Another common complaint, often shared on Twitter in exchanges like this, is that personalisation is achieved through data on consumers’ past purchases and website visits. This can lead to consumer frustration when a one-off purchase becomes the focus of hyper-targeted personalised adverts. For businesses, it is a waste of advertising spend. These two challenges of privacy and relevance are heavily intertwined – and advertisers need to resolve them. Happily, the technology to do so already exists.
Ethical personalisation
Internet users’ understanding of data privacy issues has increased significantly in recent years, and will continue to do so. This has no doubt in part motivated Google’s commitment to phase out support for third-party cookies within the next two years. This will be a huge step-change for the advertising industry, because, as touched on above, personalisation is largely driven by advertisers’ ability to track users’ purchases and website visits.
There is a better option. Advertisers need to diversify from tracking user activity to instead offering contextual recommendations based on what is relevant to a given consumer in that moment. This satisfies data privacy concerns, and, through use of properly structured and connected metadata, can increase ROI – particularly when it comes to personalised video advertising.
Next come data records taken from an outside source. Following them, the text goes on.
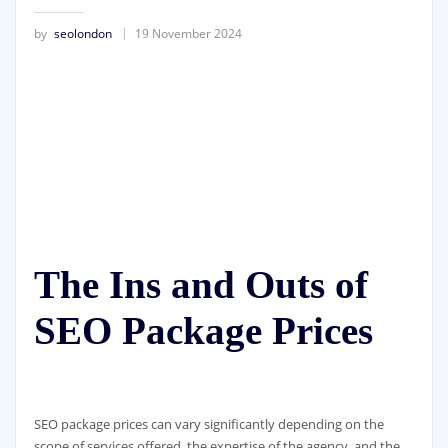
by
seolondon
19 November 2024
The Ins and Outs of
SEO Package Prices
SEO package prices can vary significantly depending on the
scope of services offered, the expertise of the agency, and the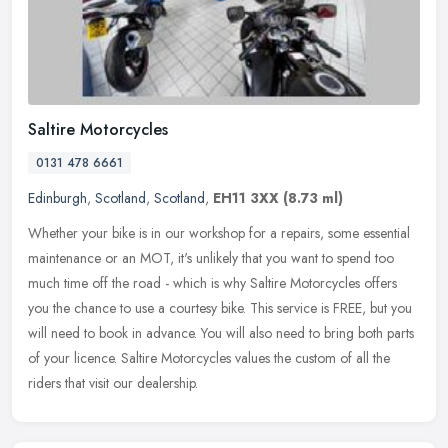
Saltire Motorcycles
0131 478 6661
Edinburgh
,
Scotland
,
Scotland
,
EH11 3XX
(8.73 ml)
Whether your bike is in our workshop for a repairs, some essential
maintenance or an MOT, it's unlikely that you want to spend too
much time off the road - which is why Saltire Motorcycles offers
you
the chance to use a courtesy bike. This service is FREE, but you
will need to book in advance. You will also need to bring both parts
of your licence. Saltire Motorcycles values the custom of all the
riders that visit our dealership.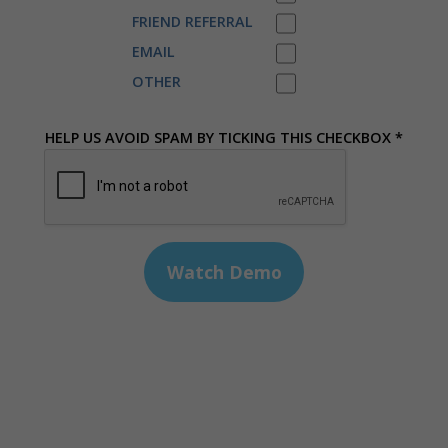
FRIEND REFERRAL
EMAIL
OTHER
HELP US AVOID SPAM BY TICKING THIS CHECKBOX *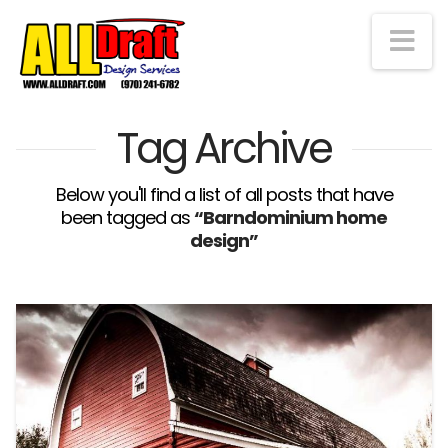
Na
Tag Archive
Below you'll find a list of all posts that have
been tagged as
“Barndominium home
design”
To be clear, the switch here is that advertisers can deliver relevant messages without snooping or tracking user behaviour, simply by understanding the context of moments within videos. This might not be “personalisation” as marketers currently understand it, but it is more personally relevant, and less disruptive than the classic tracking approach. The key will be in giving video creators the capability to describe what their content is about.
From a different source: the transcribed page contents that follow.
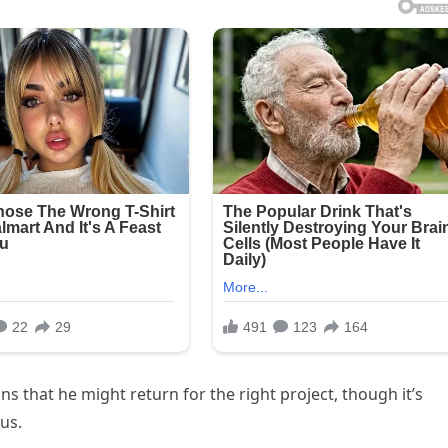
s that he might return for the right project, though it’s
us.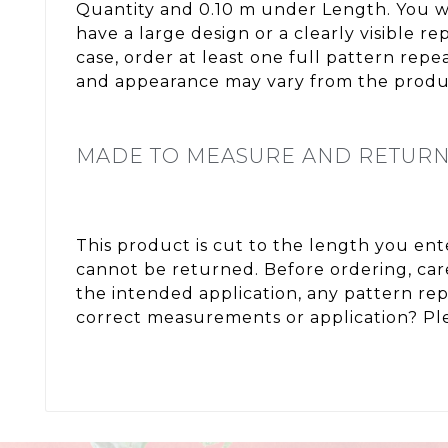
Quantity and 0.10 m under Length. You wi
have a large design or a clearly visible 
case, order at least one full pattern rep
and appearance may vary from the produc
MADE TO MEASURE AND RETUR
This product is cut to the length you en
cannot be returned. Before ordering, care
the intended application, any pattern re
correct measurements or application? Ple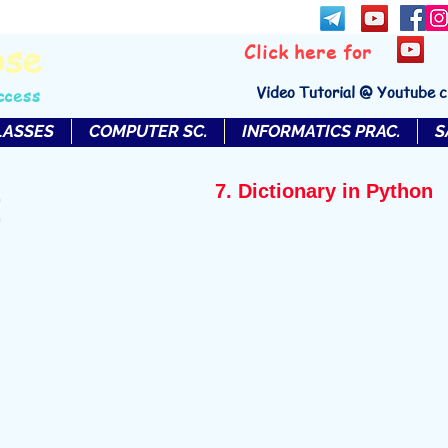
bse
Click here for
Video Tutorial @ Youtube 
ccess
LASSES
COMPUTER SC.
INFORMATICS PRAC.
S
7. Dictionary in Python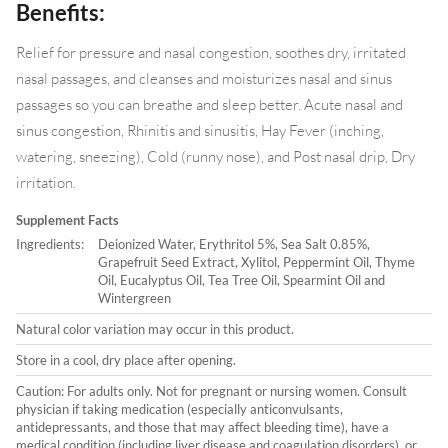
Benefits:
Relief for pressure and nasal congestion, soothes dry, irritated
nasal passages, and cleanses and moisturizes nasal and sinus
passages so you can breathe and sleep better. Acute nasal and
sinus congestion, Rhinitis and sinusitis, Hay Fever (inching,
watering, sneezing), Cold (runny nose), and Post nasal drip, Dry
irritation.
Supplement Facts
Ingredients:
Deionized Water, Erythritol 5%, Sea Salt 0.85%,
Grapefruit Seed Extract, Xylitol, Peppermint Oil, Thyme
Oil, Eucalyptus Oil, Tea Tree Oil, Spearmint Oil and
Wintergreen
Natural color variation may occur in this product.
Store in a cool, dry place after opening.
Caution: For adults only. Not for pregnant or nursing women. Consult
physician if taking medication (especially anticonvulsants,
antidepressants, and those that may affect bleeding time), have a
medical condition (including liver disease and coagulation disorders), or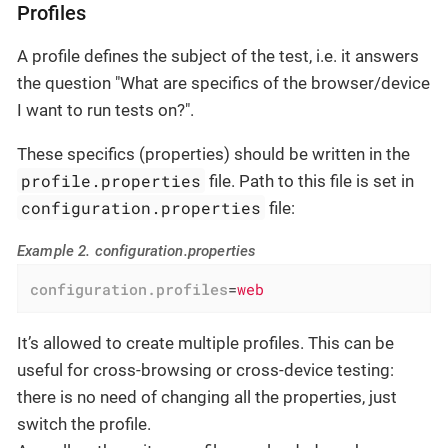
Profiles
A profile defines the subject of the test, i.e. it answers
the question "What are specifics of the browser/device
I want to run tests on?".
These specifics (properties) should be written in the
profile.properties
file. Path to this file is set in
configuration.properties
file:
Example 2. configuration.properties
configuration.profiles
=
web
It’s allowed to create multiple profiles. This can be
useful for cross-browsing or cross-device testing:
there is no need of changing all the properties, just
switch the profile.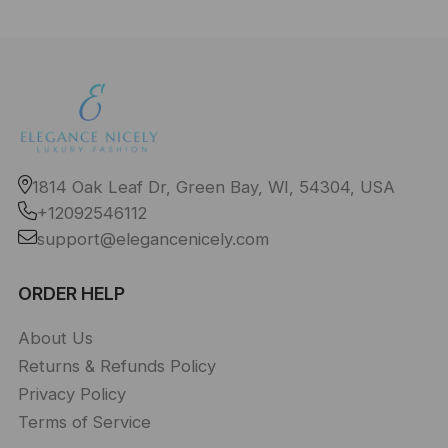
1814 Oak Leaf Dr, Green Bay, WI, 54304, USA
+12092546112
support@elegancenicely.com
ORDER HELP
About Us
Returns & Refunds Policy
Privacy Policy
Terms of Service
How advertisers will “know” where to advertise – Structured metadata
Metadata is descriptive data that identifies what your assets and content are about. It is a key, but often overlooked, part of best-of-breed marketing and advertising campaigns. Take an instructional cooking video as an example. Tagging the video with ‘dicing onion’ in an online video player using structured metadata can provide your advertising platform with valuable new context. Not only does the system know that dicing is featured in the video, but also that dicing is a technique, is used in X amount of other recipes hosted in the database, and requires certain types of tools in the process (i.e. a knife).
This ability to understand the techniques and ingredients within the video, thanks to the backbone of structured metadata, enables advertisers to target consumers at the moment when their purchasing intent is highest. To illustrate, let’s again take the example of a consumer watching an instructional cooking video. At the point at which the chef is chopping onions, a personalised advert for a chef’s knife or onion dicing tool can appear. While the user is watching the video is the time that they are most engaged with the cooking process prior to replicating the recipe themselves – making their purchasing intent highest at this moment.
This also opens up personalised advertising to go beyond specific goods and services that the user has already searched for. Instead, they can be shown recommendations for what is most relevant to them at that specific point in time. An onion dicing gadget may not be directly featured in the instructional video, for example, but may be of interest to someone learning how to cook.
A welcome additional benefit of this structured data approach is that it enables advertisers to gather new and highly context-specific analytics on the items that users are interacting with, giving new insights on where the most ROI can be achieved. In an uncertain economy, this level of precision will be crucial for understanding where spending will add the most value.
Video moment technology enables advertisers to break videos down into a series of snapshots or ‘moments’. This optimises the viewing experience by allowing viewers to flick through to the section of the video they particularly want to see. The combination of structured metadata with video moment technology is particularly powerful. One recent implementation by Jamie Oliver’s marketing team increased click through rates by 4.9% and generated a staggering 9.6% conversion rate with the ecommerce vendor.
Personalisation need not and should not disappear entirely – it’s too valuable to both consumers and businesses. The way that companies approach and implement personalisation programmes, though, must evolve with the times. The technology is available; so what are advertisers waiting for?